La vida es una cadena

Sé que mis partidos de fútbol están contados… Por lo menos eso es lo que parece a juzgar por lo que ocurre a mi alrededor: sigo disputando varios partidos por semana, pero cada vez son más numerosas las ocasiones en las que soy el jugador más veterano sobre el terreno de juego. Y eso me hace suponer que más pronto que tarde tendré que colgar las botas, aunque mientras el cuerpo aguante me seguiré arrastrando por las pachanguitas con los amigos, y si hace falta pondré yo el balón para que me dejen jugar.

Sin embargo, he empezado a buscar un deporte de sustitución: para el tenis me parece que llego tarde, porque requiere de una técnica depurada que, como los idiomas, se aprende mejor de joven; el paddle es más asequible, pero las veces que lo he jugado me he sentido culpable por ser el punto débil de la pareja y ver cómo mi compañero acaba optando por ir a devolver las bolas que van hacia mi esquina; el baloncesto tiene un balón demasiado grande y una canasta demasiado pequeña… Así que, al final, me he decidido por la bicicleta de montaña y a lo largo de este curso he salido unas cuantas veces.

Por eso, este verano me animé y me llevé la bici a Granada y he hecho algunas excursiones lo suficientemente duras como para haberme arrepentido en algún momento de haber ido y lo suficientemente asequibles para volver a salir días después. Una de esas excursiones fue por una pista que va hacia el Trevenque, el rey de la baja montaña granadina.
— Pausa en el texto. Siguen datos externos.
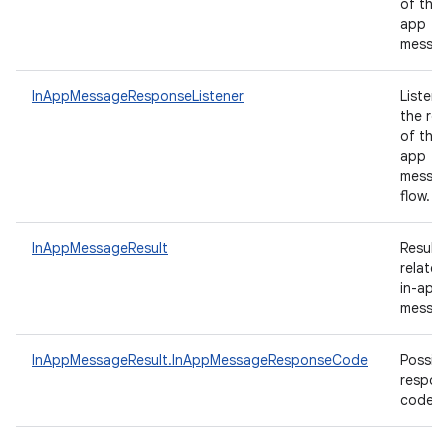
of the 
app
messa
InAppMessageResponseListener
Listene
the res
of the 
app
messag
flow.
InAppMessageResult
Results
related
in-app
messag
InAppMessageResult.InAppMessageResponseCode
Possibl
respon
codes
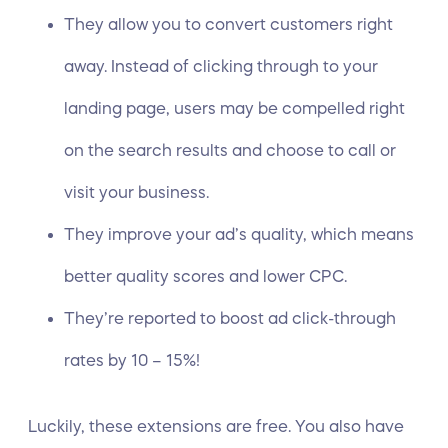
They allow you to convert customers right
away. Instead of clicking through to your
landing page, users may be compelled right
on the search results and choose to call or
visit your business.
They improve your ad’s quality, which means
better quality scores and lower CPC.
They’re reported to boost ad
click-through
rates
by 10 – 15%!
Luckily, these extensions are free. You also have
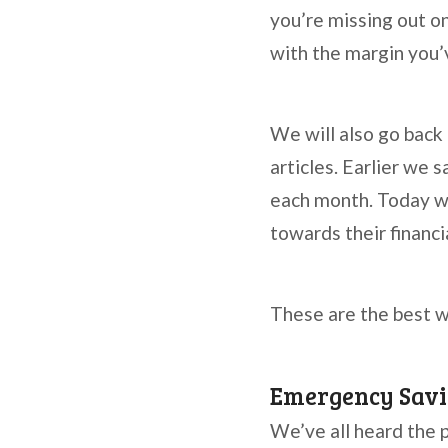
you’re missing out on
with the margin you’v
We will also go back
articles. Earlier we
each month. Today we
towards their financi
These are the best w
Emergency Savi
We’ve all heard the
Llevábamos ya unos veinte kilómetros de subida casi continua cuando en la última cuesta los rodamientos de mi bici decidieron solidarizarse conmigo y decir «hasta aquí hemos llegado». En realidad, no era la última cuesta, pero fue la última porque no se podía seguir con la bici en aquellas condiciones. El problema es que quedaban, por lo menos, otros veinte kilómetros de vuelta… Afortunadamente, dio la casualidad (prefiero llamarlo divina providencia) de que nos encontramos en aquella pista perdida entre los montes a Mauro y Paloma con su hijo de tres años que habían decidido coger el coche y explorar esa parte de la sierra sin tener muy claro dónde acabarían… y sin saber que iban a acabar en el sitio exacto para poder echarnos una mano.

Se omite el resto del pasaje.